V {¶ 30} Hicks' third and final assignment of error is as follows:
{¶ 31} "THE TRIAL COURT ERRED BY NOT RULING THAT HICKS' LIABILITY CLAIM IS ESTABLISHED AT LAW."
{¶ 32} In his third and final assignment, Hicks contends that the trial court erred by overruling his motion for summary judgment because Mulvaney's violation of the "failure to yield the right of way" provision of R.C. § 4511.21(A) constituted negligence per se. Thus, *Page 10 Hicks' argues that it was error for the trial court to fail to find Mulvaney liable at law for his negligence.
{¶ 33} In our analyses of Hicks' previous two assignments of error, we agreed with the trial court and held that the appellee was entitled to dismissal of the claims against it. Our reasoning is based upon Hicks' failure to force the creation of Mulvaney's estate so that he could properly serve the newly created estate with a complaint, thereby commencing the action within one year as required by Civ. R. 3(A). As stated previously, the appellee is not a legal entity because Hicks did not take the proper steps to commence the action against the appellee, and any judgment rendered against it would be void. Hicks cannot be entitled to judgment against a non-entity. Thus, the trial court did not err when it denied Hicks' motion for summary judgment on the issue of the appellee's liability for Hicks' injuries.
{¶ 34} Hicks' third and final assignment of error is overruled.
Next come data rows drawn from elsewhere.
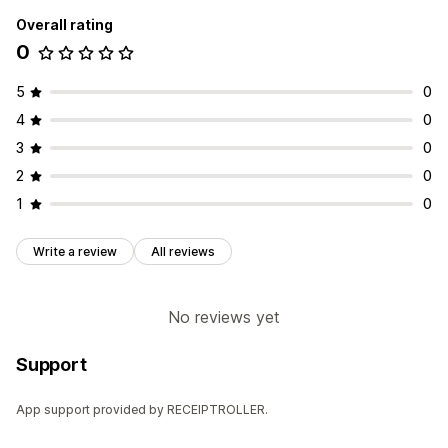
Overall rating
0
5
0
4
0
3
0
2
0
1
0
Write a review
All reviews
No reviews yet
Support
App support provided by RECEIPTROLLER.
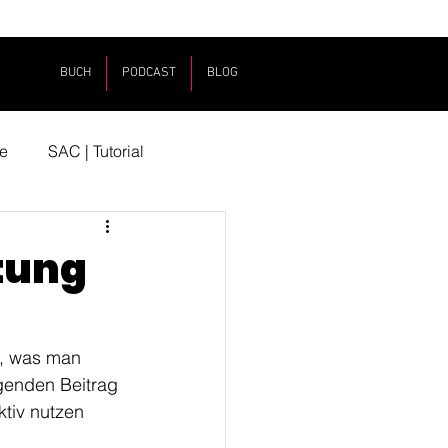
BUCH
PODCAST
BLOG
e
SAC | Tutorial
ltung
h, was man 
lgenden Beitrag 
tiv nutzen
VI {¶ 35} All of Hicks' assignments of error having been overruled, the judgment of the trial court which sustained the appellee's motion for summary judgment is affirmed.
BROGAN, J. and WALTERS, J., concur.
(Hon. Sumner E. Walters retired from the Third District Court of Appeals sitting by assignment of the Chief Justice of the Supreme Court of Ohio).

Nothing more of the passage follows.